All entries below are to be set down again exactly as given.

(AVAILABLE DATA)

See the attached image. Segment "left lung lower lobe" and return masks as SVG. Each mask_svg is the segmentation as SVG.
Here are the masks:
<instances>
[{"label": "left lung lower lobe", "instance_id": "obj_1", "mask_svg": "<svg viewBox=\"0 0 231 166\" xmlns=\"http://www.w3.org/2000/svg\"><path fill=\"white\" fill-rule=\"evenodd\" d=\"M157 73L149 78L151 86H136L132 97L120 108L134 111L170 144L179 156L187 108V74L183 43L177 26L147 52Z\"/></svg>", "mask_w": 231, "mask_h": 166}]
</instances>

(End AVAILABLE DATA)

SOLUTION TO THE EXERCISE:
See the attached image. Segment "left lung lower lobe" and return masks as SVG. Each mask_svg is the segmentation as SVG.
Here are the masks:
<instances>
[{"label": "left lung lower lobe", "instance_id": "obj_1", "mask_svg": "<svg viewBox=\"0 0 231 166\" xmlns=\"http://www.w3.org/2000/svg\"><path fill=\"white\" fill-rule=\"evenodd\" d=\"M157 73L149 78L151 86H136L132 97L120 108L134 111L170 144L179 156L187 108V74L183 43L177 26L147 52Z\"/></svg>", "mask_w": 231, "mask_h": 166}]
</instances>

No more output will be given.